Abito (co-abito in verità) a 600 metri di altitudine, su una collina, la “Collina dei conigli” come l’ho battezzata perché insieme a noi abitano 8 conigli, che stanno liberi sul prato davanti casa (e non si mangiano, mai!). Allora mio figlio mi dice: “Vedrai mamma che stando qui scoprirari la comodità dell’acquito on-line, non dovrai prendere l’auto e scendere a valle per comperare!”.
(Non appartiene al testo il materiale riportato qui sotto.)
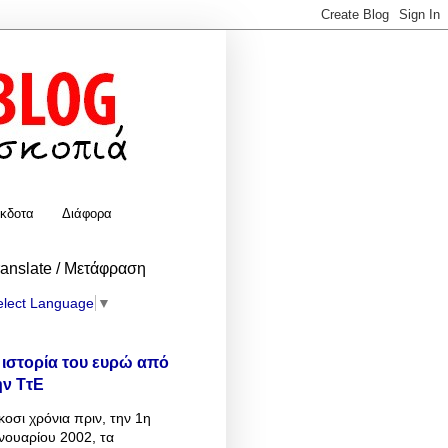
κδοτα
Διάφορα
ranslate / Μετάφραση
elect Language
▼
 ιστορία του ευρώ από
ην ΤτΕ
κοσι χρόνια πριν, την 1η
νουαρίου 2002, τα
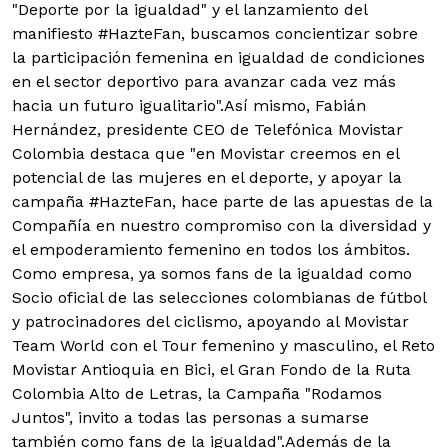
"Deporte por la igualdad" y el lanzamiento del
manifiesto #HazteFan, buscamos concientizar sobre
la participación femenina en igualdad de condiciones
en el sector deportivo para avanzar cada vez más
hacia un futuro igualitario".Así mismo, Fabián
Hernández, presidente CEO de Telefónica Movistar
Colombia destaca que "en Movistar creemos en el
potencial de las mujeres en el deporte, y apoyar la
campaña #HazteFan, hace parte de las apuestas de la
Compañía en nuestro compromiso con la diversidad y
el empoderamiento femenino en todos los ámbitos.
Como empresa, ya somos fans de la igualdad como
Socio oficial de las selecciones colombianas de fútbol
y patrocinadores del ciclismo, apoyando al Movistar
Team World con el Tour femenino y masculino, el Reto
Movistar Antioquia en Bici, el Gran Fondo de la Ruta
Colombia Alto de Letras, la Campaña "Rodamos
Juntos", invito a todas las personas a sumarse
también como fans de la igualdad".Además de la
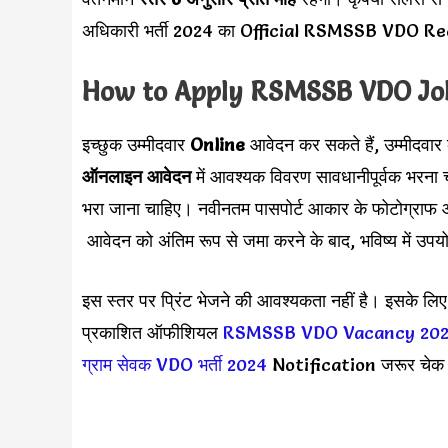
अधिकारी भर्ती 2024 का Official RSMSSB VDO Re
How to Apply
RSMSSB VDO
Jo
इच्छुक उम्मीदवार
Online
आवेदन कर सकते हैं, उम्मीदवार
ऑनलाइन आवेदन
में आवश्यक विवरण सावधानीपूर्वक भरना
भरा जाना चाहिए। नवीनतम पासपोर्ट आकार के फोटोग्राफ औ
आवेदन को अंतिम रूप से जमा करने के बाद, भविष्य में उप
इस स्तर पर प्रिंट भेजने की आवश्यकता नहीं है। इसके लिए
प्रकाशित ऑफीशियल
RSMSSB VDO Vacancy 20
ग्राम सेवक VDO भर्ती 2024
Notification जरूर चेक 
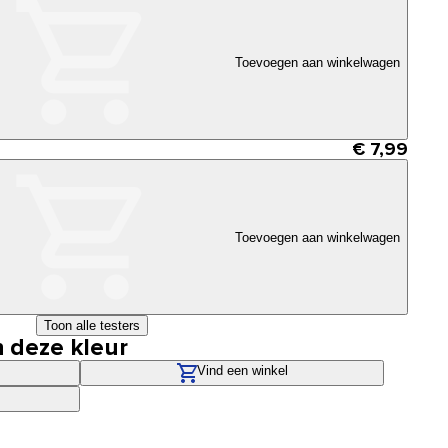
Toevoegen aan winkelwagen
€ 7,99
Toevoegen aan winkelwagen
Toon alle testers
n deze kleur
Vind een winkel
 Nell’articolo che vi propongo (dopo averlo un po’ accorciato, e se non l’avete letto quando è uscito approfittatene), a un certo punto chi scrive fa una domanda retorica: “Alzi la mano chi non ha mai fatto un ordine su Amazon…”, bene, io potrei alzare la mano. Non compro on-line (così come cerco di non andare nei centri commerciali o nei supermercati, perché sono costruiti per costringerci a comprare); non mi piace l’idea di comprare qualcosa senza prima toccarla e vederla bene, leggerne l’etichetta per verificarne i componenti e l’origine (che sia cibo, che sia un indumento). E poi, naturalmente, seguo le indicazioni della semplicità volontaria: “Mi serve davvero?” e “Comprare è l’ultima risposta”. Capite bene che la vendita online si basa e funziona proprio sul concetto contrario, sull’acquisto compulsivo (o d’impulso, se il termine “compulsivo” vi fa pensare a una malattia, quale è, in effetti). Il meccanismo è: penso che vorrei qualcosa, ne digito il nome sul mio pc, vedo l’oggetto del desiderio, lo metto nel carrello (hanno perfino disegnato un piccolo carrellino, fatto proprio come quello di un supermercato!), fornisco i miei dati affinché mi succhino il denaro senza che io me ne accorga et voilà! Magari sono in ufficio… frustrata da un lavoro che non mi piace… con colleghi che detesto… mi consolo così (come quasi sempre, quando si compra qualcosa…).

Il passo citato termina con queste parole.